Et la psychanalyse direz-vous dans tout cela ? fausse fenêtre de l’édifice psy puisque les psychanalystes, professionnalisés comme psychologues ou psychiatres, ne voulaient pas jusqu’en 2010 entendre parler les concernant de psychothérapie, qui leur rappelait la psychologie qu’ils parasitaient en la méprisant, tout en la pratiquant en sous-main, honteusement pourrait-on dire. Les psychologues-psychanalystes et les psychiatres-psychanalystes ont professionnellement parlant dans notre pays réagi en tant que corps en psychologues ou en psychiatres, tout en criant haut et fort la psychanalyse la psychanalyse, comme s’ils étaient disjoints. . Nous n’examinerons pas davantage ce point présentement.
Sortir du jeu ancien une psychothérapie redéfinie, reconçue comme relationnelle (le terme, né en 1969 ne fut dénommé et pour ainsi dire promulgué qu’au tournant du siècle, via le SNPPsy) allait remodeler la configuration d’ensemble du champ psy, qui de faux triangle allait devenir vrai carré (années 90).
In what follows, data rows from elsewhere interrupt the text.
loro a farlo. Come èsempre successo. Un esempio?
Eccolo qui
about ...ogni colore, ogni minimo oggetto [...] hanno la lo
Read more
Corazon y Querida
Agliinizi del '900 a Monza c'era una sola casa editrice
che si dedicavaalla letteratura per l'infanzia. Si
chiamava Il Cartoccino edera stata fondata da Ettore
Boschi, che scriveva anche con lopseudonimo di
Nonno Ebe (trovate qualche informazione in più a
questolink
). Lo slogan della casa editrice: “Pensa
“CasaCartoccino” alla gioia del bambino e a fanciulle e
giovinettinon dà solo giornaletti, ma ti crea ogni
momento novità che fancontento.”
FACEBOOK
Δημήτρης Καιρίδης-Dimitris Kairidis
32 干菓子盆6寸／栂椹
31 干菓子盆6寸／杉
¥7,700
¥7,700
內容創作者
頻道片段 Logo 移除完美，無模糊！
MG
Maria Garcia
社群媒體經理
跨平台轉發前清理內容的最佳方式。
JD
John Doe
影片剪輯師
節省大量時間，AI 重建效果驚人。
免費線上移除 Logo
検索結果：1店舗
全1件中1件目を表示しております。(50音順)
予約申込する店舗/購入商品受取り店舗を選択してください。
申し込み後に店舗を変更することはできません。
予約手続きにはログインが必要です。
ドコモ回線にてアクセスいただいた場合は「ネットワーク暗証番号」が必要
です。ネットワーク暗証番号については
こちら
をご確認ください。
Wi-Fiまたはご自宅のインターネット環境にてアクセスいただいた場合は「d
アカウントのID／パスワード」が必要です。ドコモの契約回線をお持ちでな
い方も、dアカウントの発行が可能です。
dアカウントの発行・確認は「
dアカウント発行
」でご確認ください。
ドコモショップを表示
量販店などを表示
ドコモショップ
Cette sortie de jeu fut l’œuvre d’auteurs comme Jacques Durant-Dassier[1]* clinicien chercheur engagé, auteur d’ouvrages de référence, précurseur, Jean-Michel Fourcade, auteur d’un article fondateur, Philippe Grauer comme formulateur et promoteur du concept proprement dit. Mais pour ces deux derniers, à l’initiative du dernier, l’évolution du concept recoupait le jeu politique syndical SNPPsy. Il apparut à ce syndicat, Fourcade, Randolph, Lefebvre, Gastine, Grauer et plusieurs autres, étant alors au affaires, qu’il était devenu théoriquement incorrect de revendiquer, par jeu de présupposition (argumentation dissimulée), l’ensemble de "la psychothérapie", définition 1, 3 ou 4, au nom de la Déclaration de Strasbourg (1990) proclamée par les Méthodes. Capital qu’au moment où éclatait la bataille des charlatans la psychothérapie dont se réclamait le syndicat dont la tâche instituante avait été déterminante jusque là, se décale par rapport à la pensée des Méthodes (autrices de la Déclaration de Strasbourg) et produise et proclame[2]** le concept de psychothérapie relationnelle. In extremis certes, mais tout de même.
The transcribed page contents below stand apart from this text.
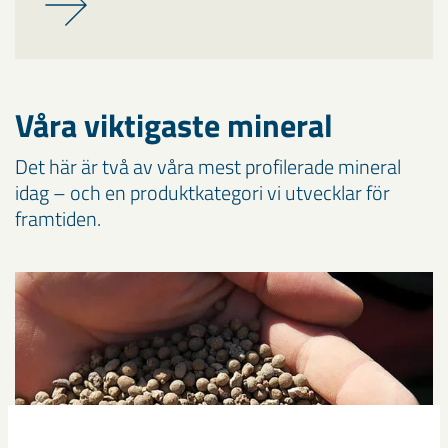
Våra viktigaste mineral
Det här är två av våra mest profilerade mineral
idag – och en produktkategori vi utvecklar för
framtiden.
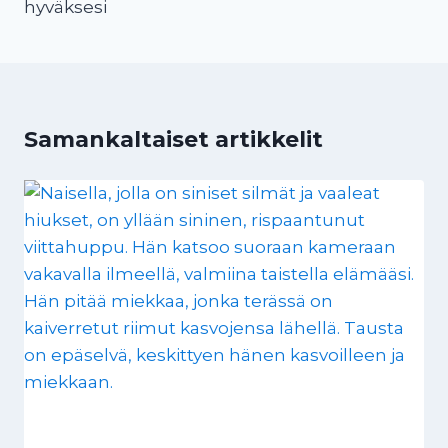
hyväksesi
Samankaltaiset artikkelit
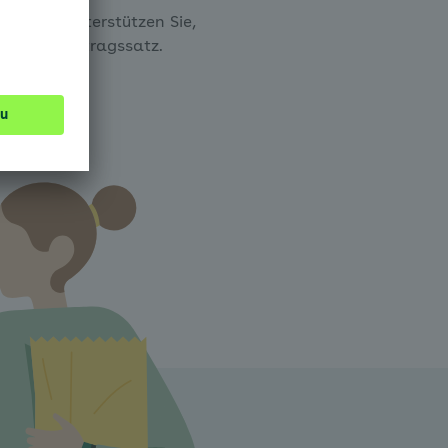
n - und unterstützen Sie,
m fairen Beitragssatz.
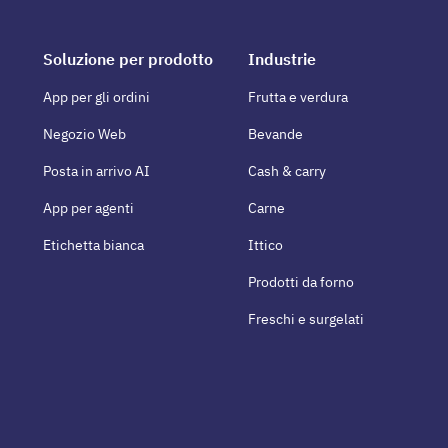
Soluzione per prodotto
Industrie
App per gli ordini
Frutta e verdura
Negozio Web
Bevande
Posta in arrivo AI
Cash & carry
App per agenti
Carne
Etichetta bianca
Ittico
Prodotti da forno
Freschi e surgelati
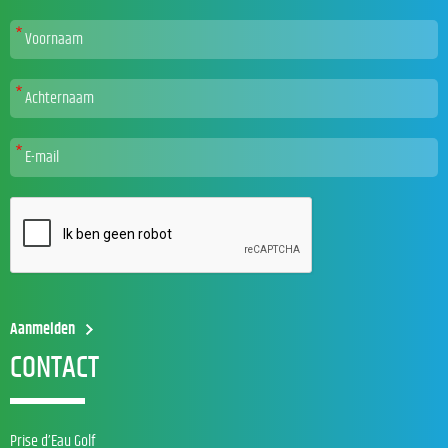
CONTACT
Prise d’Eau Golf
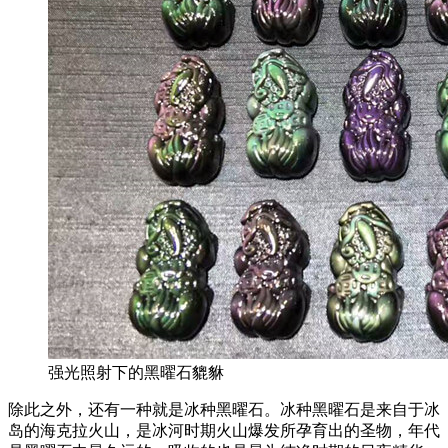
强光照射下的黑曜石貔貅
除此之外，还有一种就是冰种黑曜石。冰种黑曜石是来自于冰
岛的海克拉火山，是冰河时期火山爆发所孕育出的圣物，年代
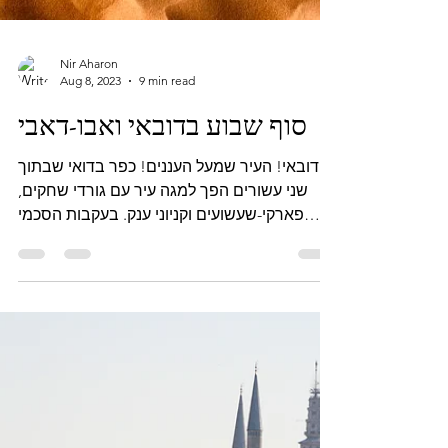
Nir Aharon
Aug 8, 2023
9 min read
סוף שבוע בדובאי ואבו-דאבי
דובאי! העיר שמעל העננים! כפר בדואי שבתוך
שני עשורים הפך למגה עיר עם גורדי שחקים,
פארקי-שעשועים וקניוני ענק. בעקבות הסכמי
אברהם נפתחו לנו...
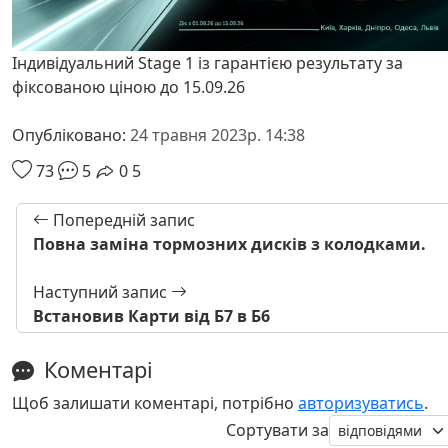
Індивідуальний Stage 1 із гарантією результату за
фіксованою ціною до 15.09.26
Опубліковано:
24 травня 2023р. 14:38
73
5
0
5
Попередній запис
Повна заміна тормозних дисків з колодками.
Наступний запис
Встановив Карти від Б7 в Б6
Коментарі
Щоб залишати коментарі, потрібно
авторизуватись
.
Сортувати за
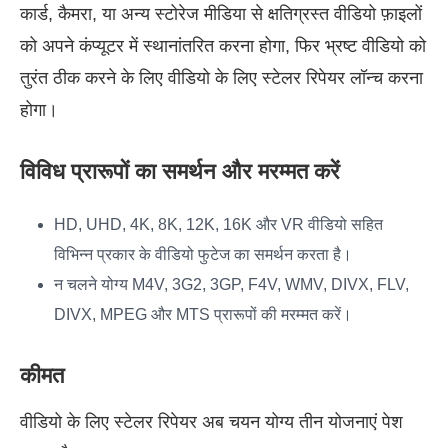
कार्ड, कैमरा, या अन्य स्टोरेज मीडिया से क्षतिग्रस्त वीडियो फ़ाइलों
को अपने कंप्यूटर में स्थानांतरित करना होगा, फिर भ्रष्ट वीडियो को
तुरंत ठीक करने के लिए वीडियो के लिए स्टेलर रिपेयर लॉन्च करना
होगा।
विविध प्रारूपों का समर्थन और मरम्मत करें
HD, UHD, 4K, 8K, 12K, 16K और VR वीडियो सहित
विभिन्न प्रकार के वीडियो फुटेज का समर्थन करता है।
न चलने योग्य M4V, 3G2, 3GP, F4V, WMV, DIVX, FLV,
DIVX, MPEG और MTS प्रारूपों की मरम्मत करें।
कीमत
वीडियो के लिए स्टेलर रिपेयर अब चयन योग्य तीन योजनाएं पेश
On touche ici du doigt que les façons de dire, de penser, d’argumenter, d’agir, se recoupent et structurent le champ institutionnel et politique. On touche ici du doigt que l’exception française du syndicalisme psy, en particulier incarné par le SNPPsy[13], a permis de commencer à penser un nouveau champ disciplinaire, produisant une avancée déterminante. Certes jusque là le concept de psychothérapie existentielle progressait dans le même sens. Avec celui de psychothérapie relationnelle quitte le terrain du courant de pensée pour accéder au champ disciplinaire. Cela autorisait de parler en termes de dynamique de subjectivation, reliant l’une à l’autre psychanalyse et psychothérapie relationnelle. Le Carré psy prenait du corps.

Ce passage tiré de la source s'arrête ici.